For OT/ICS products, Article 14 triggers are particularly relevant where:

• A vulnerability is actively exploited in an industrial or critical infrastructure environment
• A vulnerability enables disruption of industrial process control or safety functions
• A vulnerability is being exploited in a campaign targeting OT environments (e.g. confirmed threat actor activity)
• A severe security incident has caused or risks causing physical consequences

NIS2 co-notification:

Article 14 CRA notifications are made to ENISA in [COMPANY NAME]'s capacity as a manufacturer. [COMPANY NAME]'s obligations under Article 14 are distinct from the reporting obligations of critical infrastructure operators under NIS2.

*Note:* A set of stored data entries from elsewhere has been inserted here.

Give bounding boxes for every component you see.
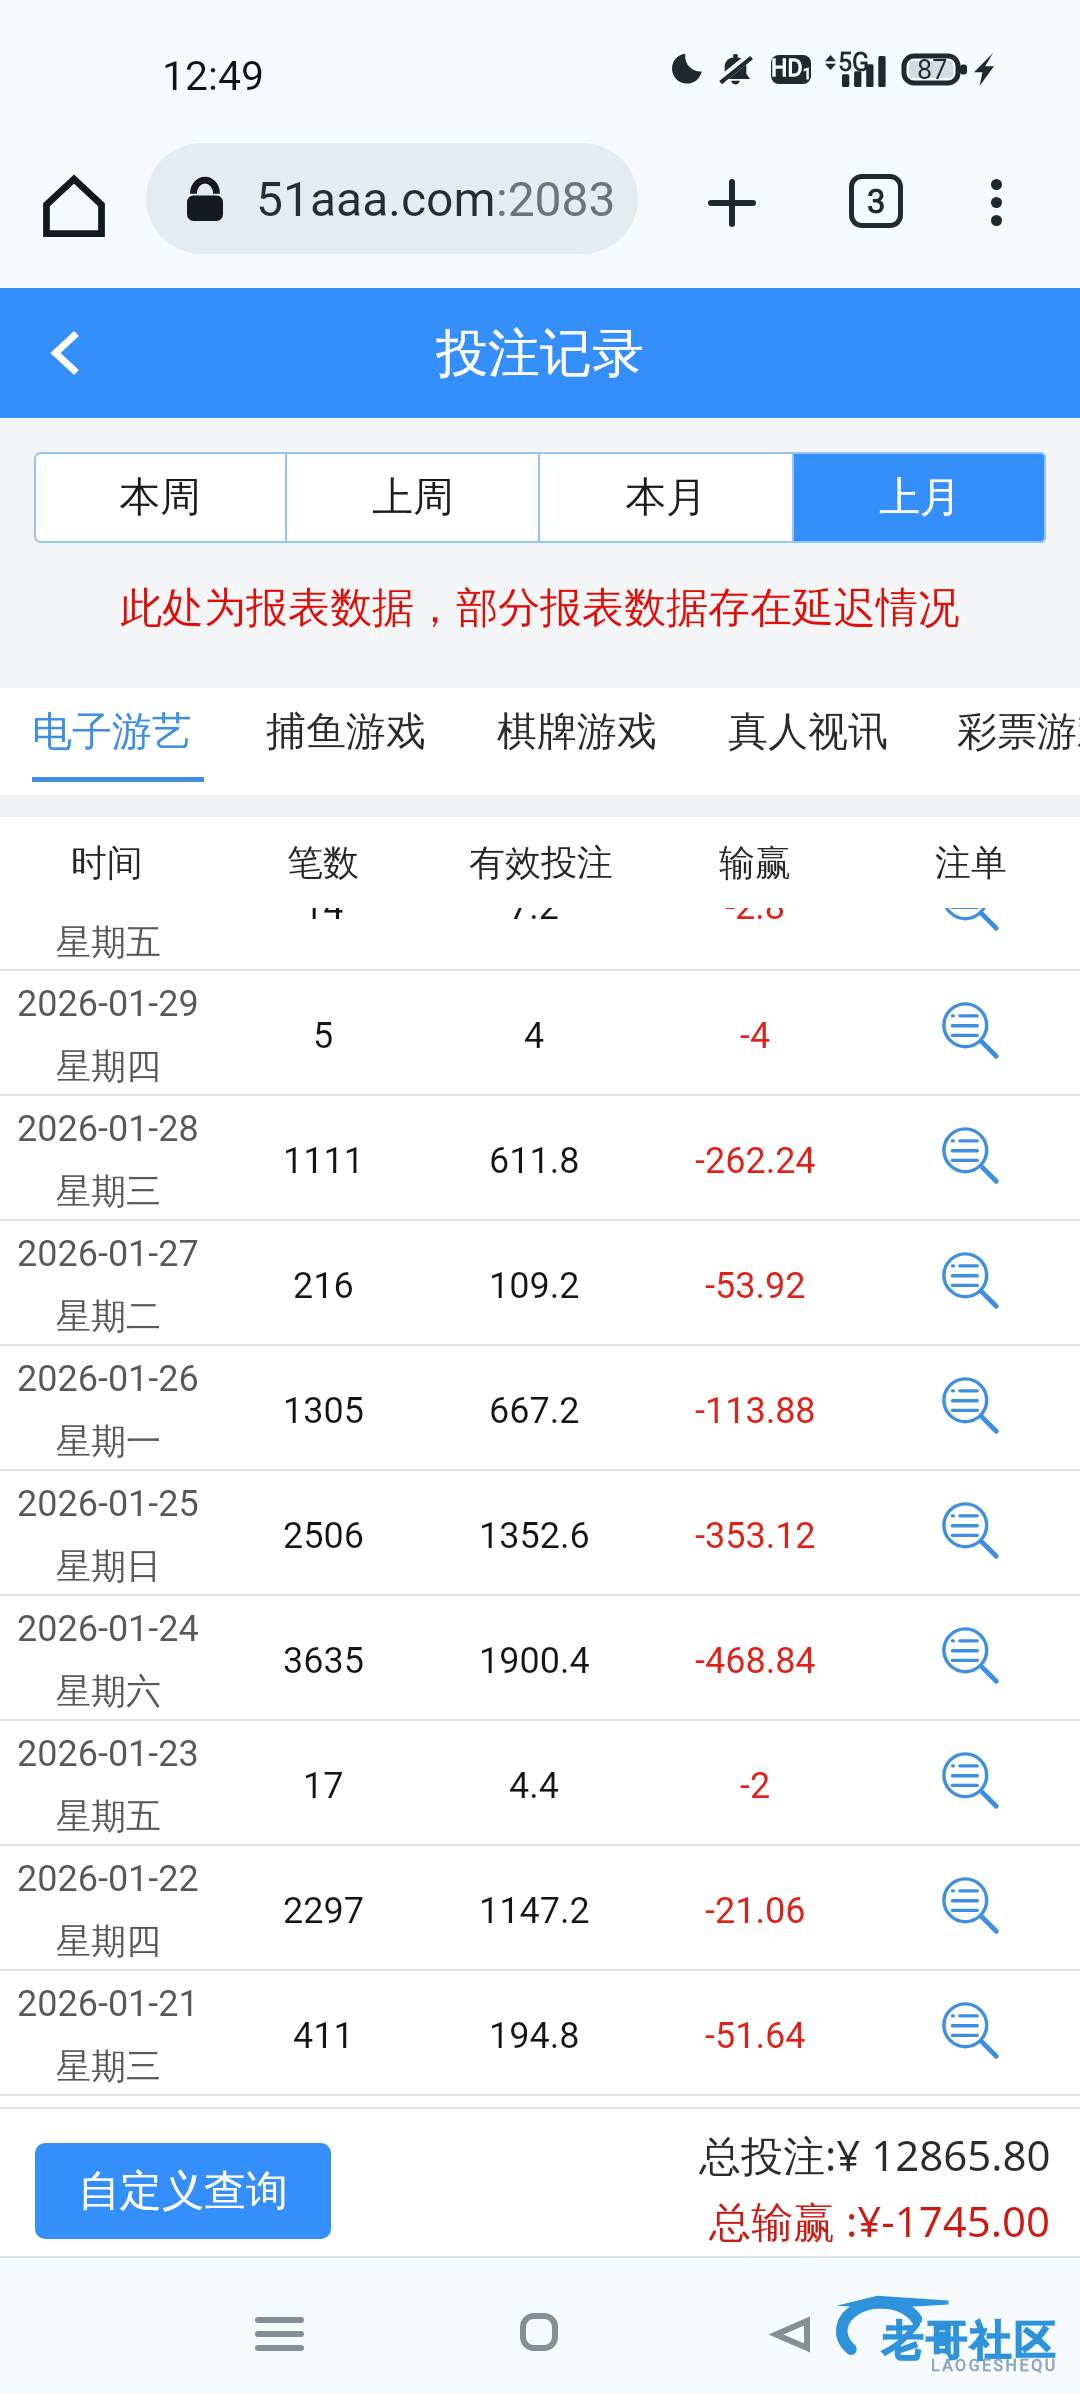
staticText: 2026-01-25 <box>17 1483 199 1525</box>
staticText: 2026-01-27 <box>17 1233 199 1275</box>
staticText: 2026-01-28 <box>17 1108 199 1150</box>
button[interactable]: 棋牌游戏 <box>497 688 669 795</box>
staticText: :2083 <box>496 171 616 227</box>
staticText: 7.2 <box>509 908 559 928</box>
button[interactable]: View bet details <box>859 1842 1079 1965</box>
button[interactable]: Back <box>743 2286 839 2382</box>
staticText: 输赢 <box>719 840 791 885</box>
staticText: -21.06 <box>705 1890 806 1932</box>
staticText: -113.88 <box>695 1390 816 1432</box>
staticText: 17 <box>303 1765 344 1807</box>
button[interactable]: View bet details <box>859 908 1079 931</box>
staticText: 星期一 <box>56 1419 161 1463</box>
staticText: 星期三 <box>56 1169 161 1213</box>
staticText: 51aaa.com <box>256 171 496 227</box>
button[interactable]: View bet details <box>859 1217 1079 1340</box>
staticText: 109.2 <box>489 1265 580 1307</box>
staticText: 411 <box>293 2015 354 2057</box>
staticText: -353.12 <box>695 1515 816 1557</box>
staticText: 12:49 <box>162 52 265 100</box>
staticText: HD <box>771 55 803 82</box>
staticText: 星期三 <box>56 2044 161 2088</box>
button[interactable]: 51aaa.com <box>146 143 638 254</box>
staticText: -53.92 <box>705 1265 806 1307</box>
button[interactable]: Recent apps <box>231 2286 327 2382</box>
staticText: -2 <box>740 1765 771 1807</box>
button[interactable]: 真人视讯 <box>728 688 900 795</box>
staticText: -262.24 <box>695 1140 816 1182</box>
button[interactable]: View bet details <box>859 1467 1079 1590</box>
button[interactable]: View bet details <box>859 1342 1079 1465</box>
button[interactable]: Home <box>24 167 123 245</box>
staticText: 捕鱼游戏 <box>266 706 426 756</box>
staticText: 本周 <box>119 472 201 524</box>
staticText: 彩票游戏 <box>957 706 1080 756</box>
button[interactable]: 电子游艺 <box>32 688 204 795</box>
staticText: 自定义查询 <box>78 2165 288 2218</box>
staticText: 棋牌游戏 <box>497 706 657 756</box>
staticText: 2026-01-22 <box>17 1858 199 1900</box>
button[interactable]: 彩票游戏 <box>957 688 1080 795</box>
staticText: 星期四 <box>56 1919 161 1963</box>
staticText: 1900.4 <box>479 1640 590 1682</box>
staticText: 有效投注 <box>469 840 613 885</box>
staticText: 注单 <box>935 840 1007 885</box>
staticText: 此处为报表数据，部分报表数据存在延迟情况 <box>0 582 1080 635</box>
staticText: 上月 <box>879 472 961 524</box>
staticText: 总输赢 :¥-1745.00 <box>709 2192 1051 2249</box>
staticText: 14 <box>303 908 344 928</box>
staticText: 星期五 <box>56 920 161 964</box>
staticText: 投注记录 <box>436 321 644 387</box>
staticText: LAOGESHEQU <box>931 2356 1058 2375</box>
staticText: 电子游艺 <box>32 706 192 756</box>
staticText: 老哥社区 <box>880 2316 1056 2368</box>
staticText: 真人视讯 <box>728 706 888 756</box>
staticText: 3 <box>867 182 886 221</box>
button[interactable]: More options <box>951 157 1041 247</box>
staticText: 5 <box>313 1015 334 1057</box>
staticText: -468.84 <box>695 1640 816 1682</box>
staticText: 时间 <box>71 840 143 885</box>
button[interactable]: View bet details <box>859 1967 1079 2090</box>
button[interactable]: 捕鱼游戏 <box>266 688 438 795</box>
button[interactable]: 上周 <box>287 452 538 543</box>
button[interactable]: View bet details <box>859 1092 1079 1215</box>
staticText: 2026-01-21 <box>17 1983 199 2025</box>
button[interactable]: 上月 <box>794 452 1046 543</box>
staticText: 4.4 <box>509 1765 559 1807</box>
staticText: 1352.6 <box>479 1515 590 1557</box>
staticText: 星期二 <box>56 1294 161 1338</box>
button[interactable]: New tab <box>687 158 777 248</box>
staticText: 星期六 <box>56 1669 161 1713</box>
staticText: 2506 <box>283 1515 364 1557</box>
staticText: 2026-01-23 <box>17 1733 199 1775</box>
staticText: 667.2 <box>489 1390 580 1432</box>
button[interactable]: Home <box>491 2284 587 2380</box>
staticText: 星期五 <box>56 1794 161 1838</box>
staticText: 星期日 <box>56 1544 161 1588</box>
button[interactable]: Tabs <box>831 156 921 246</box>
staticText: 3635 <box>283 1640 364 1682</box>
button[interactable]: View bet details <box>859 1717 1079 1840</box>
staticText: 总投注:¥ 12865.80 <box>699 2126 1051 2183</box>
staticText: 星期四 <box>56 1044 161 1088</box>
staticText: 611.8 <box>489 1140 580 1182</box>
button[interactable]: View bet details <box>859 967 1079 1090</box>
button[interactable]: 自定义查询 <box>35 2143 331 2239</box>
staticText: 上周 <box>372 472 454 524</box>
staticText: -2.8 <box>725 908 785 928</box>
button[interactable]: 本月 <box>540 452 792 543</box>
staticText: 216 <box>293 1265 354 1307</box>
staticText: 1111 <box>283 1140 364 1182</box>
button[interactable]: View bet details <box>859 1592 1079 1715</box>
staticText: 1 <box>803 65 811 83</box>
staticText: 2026-01-24 <box>17 1608 199 1650</box>
staticText: 本月 <box>625 472 707 524</box>
staticText: 2026-01-29 <box>17 983 199 1025</box>
button[interactable]: Back <box>26 313 106 393</box>
button[interactable]: 本周 <box>34 452 285 543</box>
staticText: 1305 <box>283 1390 364 1432</box>
staticText: 1147.2 <box>479 1890 590 1932</box>
staticText: 2297 <box>283 1890 364 1932</box>
staticText: 87 <box>917 54 948 85</box>
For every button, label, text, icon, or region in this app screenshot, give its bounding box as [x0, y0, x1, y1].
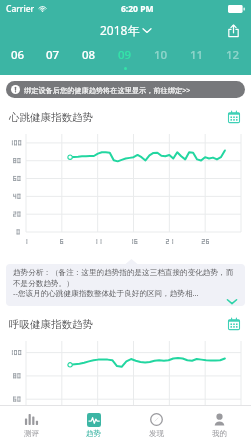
staticText: 2018年 — [100, 22, 140, 38]
button[interactable]: Pick date — [225, 315, 243, 333]
button[interactable]: 绑定设备后您的健康趋势将在这里显示，前往绑定>> — [6, 81, 245, 98]
staticText: 09 — [118, 47, 132, 63]
button[interactable]: Pick date — [225, 108, 243, 126]
staticText: 11 — [190, 47, 204, 63]
button[interactable]: 08 — [71, 42, 107, 75]
button[interactable]: 06 — [0, 42, 35, 75]
button[interactable]: 11 — [179, 42, 215, 75]
staticText: 发现 — [149, 429, 164, 438]
staticText: 呼吸健康指数趋势 — [9, 318, 93, 331]
button[interactable]: 07 — [35, 42, 71, 75]
staticText: 08 — [82, 47, 96, 63]
staticText: 心跳健康指数趋势 — [9, 111, 93, 124]
staticText: 06 — [11, 47, 25, 63]
staticText: 12 — [226, 47, 240, 63]
staticText: 测评 — [24, 429, 39, 438]
button[interactable]: 10 — [143, 42, 179, 75]
button[interactable]: 趋势分析：（备注：这里的趋势指的是这三档直接的变化趋势，而不是分数趋势。） — [6, 264, 245, 306]
staticText: 趋势分析：（备注：这里的趋势指的是这三档直接的变化趋势，而不是分数趋势。） — [13, 268, 238, 288]
staticText: 我的 — [212, 429, 227, 438]
button[interactable]: 测评 — [0, 406, 62, 446]
staticText: 6:20 PM — [121, 3, 154, 15]
button[interactable]: 12 — [215, 42, 251, 75]
button[interactable]: Share — [222, 19, 244, 41]
button[interactable]: 发现 — [125, 406, 188, 446]
staticText: 绑定设备后您的健康趋势将在这里显示，前往绑定>> — [24, 85, 191, 95]
staticText: 10 — [154, 47, 168, 63]
staticText: Carrier — [6, 3, 35, 15]
button[interactable]: 2018年 — [94, 20, 157, 40]
button[interactable]: 09 — [107, 42, 143, 75]
staticText: 趋势 — [86, 429, 101, 438]
staticText: --您该月的心跳健康指数整体处于良好的区间，趋势相... — [13, 288, 199, 298]
staticText: 07 — [46, 47, 60, 63]
button[interactable]: 趋势 — [62, 406, 125, 446]
button[interactable]: 我的 — [188, 406, 251, 446]
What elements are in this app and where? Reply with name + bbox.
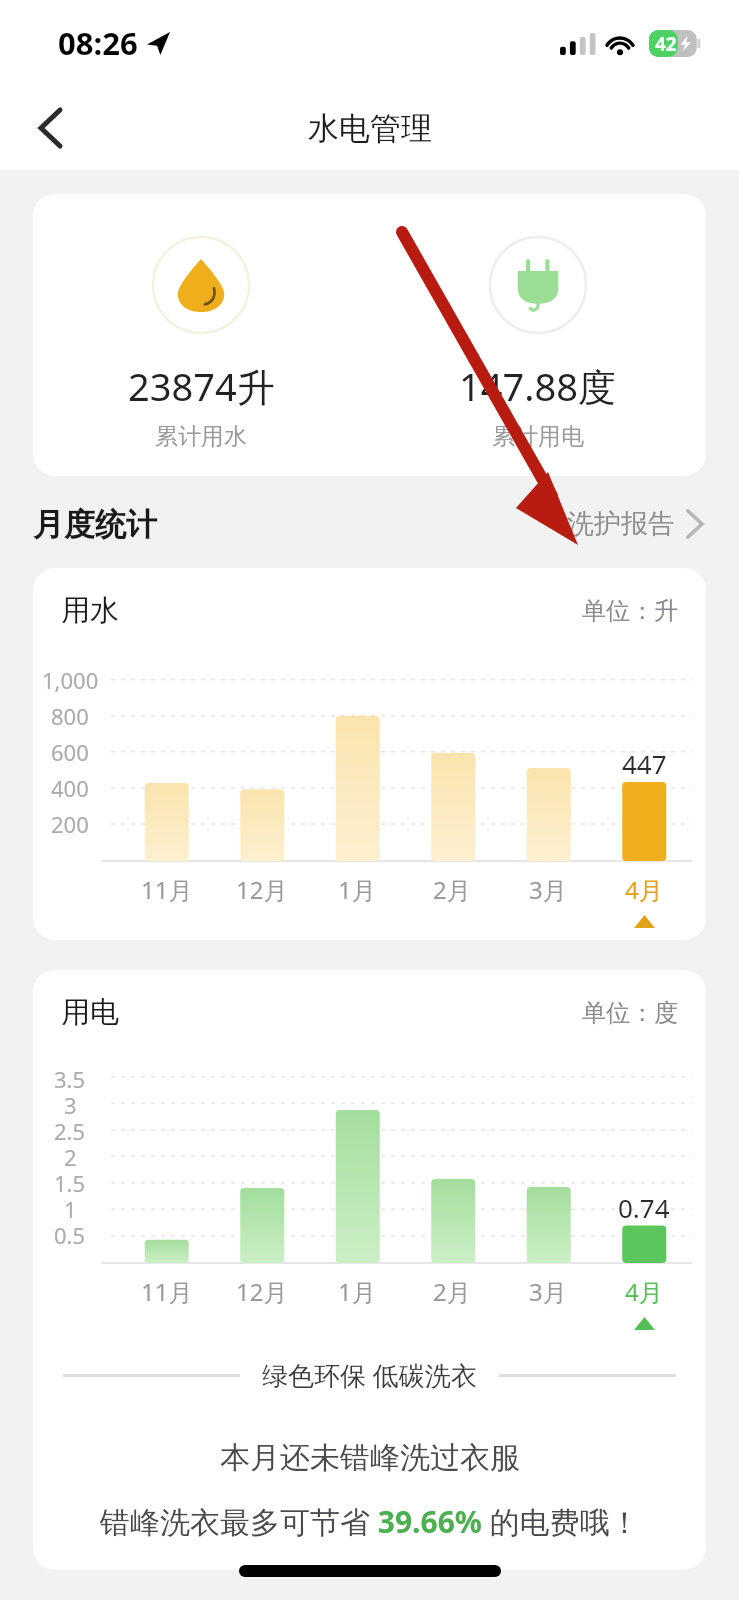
staticText: 23874升: [128, 360, 275, 412]
staticText: 0.74: [618, 1190, 670, 1225]
staticText: 800: [51, 701, 89, 731]
staticText: 用电: [61, 994, 119, 1031]
staticText: 3月: [529, 873, 567, 906]
staticText: 累计用电: [492, 422, 584, 451]
staticText: 12月: [236, 873, 288, 906]
button[interactable]: 23874升: [33, 194, 369, 476]
staticText: 1月: [338, 873, 376, 906]
staticText: 错峰洗衣最多可节省 39.66% 的电费哦！: [100, 1501, 640, 1542]
staticText: 0.5: [54, 1220, 86, 1246]
staticText: 用水: [61, 592, 119, 629]
staticText: 447: [622, 746, 667, 781]
staticText: 水电管理: [308, 109, 432, 148]
staticText: 洗护报告: [567, 507, 675, 541]
staticText: 单位：度: [582, 998, 678, 1028]
staticText: 600: [51, 737, 89, 767]
staticText: 3.5: [54, 1064, 86, 1090]
staticText: 累计用水: [155, 422, 247, 451]
staticText: 11月: [141, 873, 193, 906]
staticText: 单位：升: [582, 596, 678, 626]
staticText: 2: [64, 1142, 77, 1168]
staticText: 1,000: [42, 665, 99, 695]
staticText: 月度统计: [33, 505, 157, 544]
staticText: 1月: [338, 1275, 376, 1308]
button[interactable]: Back: [14, 92, 86, 164]
staticText: (本地错峰用电时间：22:00-次日8:00): [155, 1564, 584, 1570]
staticText: 400: [51, 773, 89, 803]
staticText: 200: [51, 809, 89, 839]
staticText: 4月: [625, 873, 663, 906]
staticText: 2月: [433, 873, 471, 906]
button[interactable]: 用电: [33, 970, 706, 1570]
staticText: 1: [64, 1194, 77, 1220]
staticText: 本月还未错峰洗过衣服: [220, 1439, 520, 1477]
button[interactable]: 147.88度: [369, 194, 706, 476]
staticText: 42: [655, 31, 677, 57]
staticText: 11月: [141, 1275, 193, 1308]
staticText: 08:26: [58, 22, 138, 64]
staticText: 绿色环保 低碳洗衣: [262, 1357, 477, 1393]
staticText: 4月: [625, 1275, 663, 1308]
staticText: 12月: [236, 1275, 288, 1308]
button[interactable]: 洗护报告: [563, 499, 706, 549]
staticText: 2月: [433, 1275, 471, 1308]
staticText: 147.88度: [459, 360, 616, 412]
staticText: 3: [64, 1090, 77, 1116]
staticText: 3月: [529, 1275, 567, 1308]
staticText: 1.5: [54, 1168, 86, 1194]
button[interactable]: 用水: [33, 568, 706, 940]
staticText: 2.5: [54, 1116, 86, 1142]
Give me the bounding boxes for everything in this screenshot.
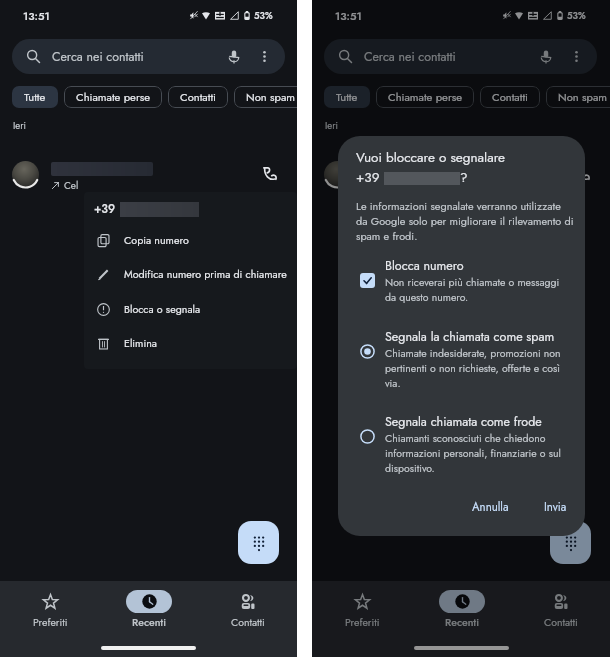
staticText: Elimina [124, 336, 157, 351]
staticText: Chiamate perse [76, 89, 150, 105]
button[interactable]: Non spam [546, 86, 610, 108]
button[interactable]: Contatti [168, 86, 228, 108]
staticText: Contatti [492, 89, 528, 105]
staticText: Non spam [246, 89, 296, 105]
staticText: Recenti [132, 615, 166, 630]
staticText: ? [460, 168, 468, 188]
staticText: Invia [544, 499, 567, 516]
button[interactable]: Segnala la chiamata come spam [338, 328, 585, 391]
staticText: Vuoi bloccare o segnalare [356, 148, 506, 168]
button[interactable]: Chiama [570, 161, 596, 187]
button[interactable]: Invia [536, 494, 575, 521]
staticText: 53% [254, 9, 273, 22]
button[interactable]: Cel [0, 152, 297, 196]
staticText: 13:51 [335, 8, 362, 24]
staticText: Cel [64, 178, 79, 192]
button[interactable]: Modifica numero prima di chiamare [84, 258, 297, 291]
staticText: Chiamate indesiderate, promozioni non pe… [385, 346, 569, 391]
staticText: Segnala la chiamata come spam [385, 328, 555, 346]
staticText: Annulla [472, 499, 509, 516]
staticText: Non riceverai più chiamate o messaggi da… [385, 275, 569, 305]
button[interactable]: Preferiti [15, 590, 85, 630]
staticText: Cel [376, 178, 391, 192]
staticText: Contatti [544, 615, 578, 630]
staticText: 13:51 [23, 8, 50, 24]
staticText: +39 [356, 168, 384, 188]
button[interactable]: Contatti [213, 590, 283, 630]
staticText: Tutte [24, 89, 46, 105]
staticText: Ieri [325, 119, 338, 133]
staticText: Segnala chiamata come frode [385, 413, 542, 431]
button[interactable]: Annulla [464, 494, 517, 521]
button[interactable]: Recenti [114, 590, 184, 630]
staticText: Recenti [445, 615, 479, 630]
button[interactable]: Cerca nei contatti [12, 39, 285, 74]
staticText: Chiamanti sconosciuti che chiedono infor… [385, 431, 569, 476]
button[interactable]: Blocca o segnala [84, 293, 297, 326]
button[interactable]: Cerca nei contatti [324, 39, 597, 74]
button[interactable]: Chiamate perse [376, 86, 474, 108]
staticText: Blocca o segnala [124, 302, 201, 317]
staticText: Le informazioni segnalate verranno utili… [356, 198, 574, 244]
button[interactable]: Non spam [234, 86, 308, 108]
button[interactable]: Tutte [12, 86, 58, 108]
staticText: Chiamate perse [388, 89, 462, 105]
staticText: Blocca numero [385, 257, 464, 275]
button[interactable]: Preferiti [327, 590, 397, 630]
button[interactable]: Chiama [257, 161, 283, 187]
staticText: Modifica numero prima di chiamare [124, 267, 287, 282]
button[interactable]: Segnala chiamata come frode [338, 413, 585, 476]
button[interactable]: Tastierino [550, 521, 591, 564]
staticText: +39 [94, 201, 116, 217]
button[interactable]: Copia numero [84, 224, 297, 257]
button[interactable]: Blocca numero [338, 257, 585, 305]
staticText: Contatti [231, 615, 265, 630]
staticText: Tutte [336, 89, 358, 105]
staticText: Cerca nei contatti [52, 48, 227, 66]
staticText: 53% [567, 9, 586, 22]
button[interactable]: Tastierino [238, 521, 279, 564]
button[interactable]: Contatti [526, 590, 596, 630]
staticText: Preferiti [345, 615, 380, 630]
button[interactable]: Chiamate perse [64, 86, 162, 108]
staticText: Ieri [13, 119, 26, 133]
staticText: Cerca nei contatti [364, 48, 539, 66]
button[interactable]: Cel [312, 152, 610, 196]
staticText: Copia numero [124, 233, 189, 248]
button[interactable]: Recenti [427, 590, 497, 630]
staticText: Preferiti [33, 615, 68, 630]
staticText: Non spam [558, 89, 608, 105]
button[interactable]: Contatti [480, 86, 540, 108]
button[interactable]: Elimina [84, 327, 297, 360]
staticText: Contatti [180, 89, 216, 105]
button[interactable]: Tutte [324, 86, 370, 108]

However, where [COMPANY NAME] becomes aware that a vulnerability in our products is being actively exploited against NIS2-essential service operators, we will additionally notify the relevant national CSIRT(s) to enable sector-level coordination.

Notifications are submitted via the ENISA Single Reporting Platform (SRP).

[COMPANY NAME] authorises good-faith security research on [COMPANY NAME] products conducted in accordance with this policy.

We will not take legal action against researchers who:

• Follow this policy
• Conduct research using test equipment or lab environments, not production OT systems
• Limit testing to what is strictly necessary to confirm the vulnerability exists
• Report to us before any public or third-party disclosure

Critical OT safety restriction: Security research on [COMPANY NAME] products must NOT be conducted on equipment connected to live production, operational, or safety-critical systems. Testing on live industrial control systems can cause unexpected process states, equipment damage, or physical harm.

[COMPANY NAME] can provide access to a dedicated test environment for researchers requiring realistic hardware or software configurations for OT research. Contact [[email protected]] with a description of your research to request access.

Responsible disclosure for OT vulnerabilities: We ask researchers to exercise particular care in timing public disclosure of vulnerabilities affecting OT systems, given the longer patch deployment windows in operational environments. We will always honour our 90-day coordinated disclosure timeline, but we may request an extension of up to [30] days for vulnerabilities requiring certified configuration testing before patch deployment. We will not request unlimited extensions.